Directions: In the records below, find the line that contains "содержимому", then write out that line and each one after it exactly, up to and including the last.

Data extracts:
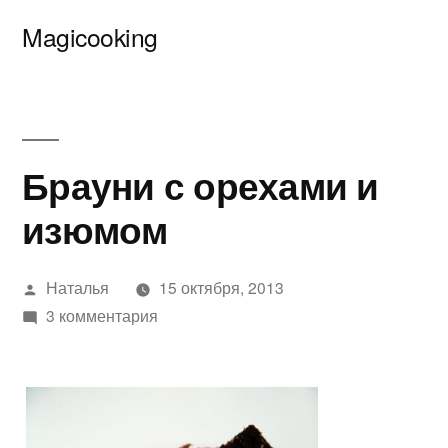
Перейти
Magicooking
к
содержимому
Брауни с орехами и
изюмом
Написано
Наталья
15 октября, 2013
автором
к
3 комментария
записи
Брауни
с
орехами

Reply:
содержимому
Брауни с орехами и
изюмом
Написано
Наталья
15 октября, 2013
автором
к
3 комментария
записи
Брауни
с
орехами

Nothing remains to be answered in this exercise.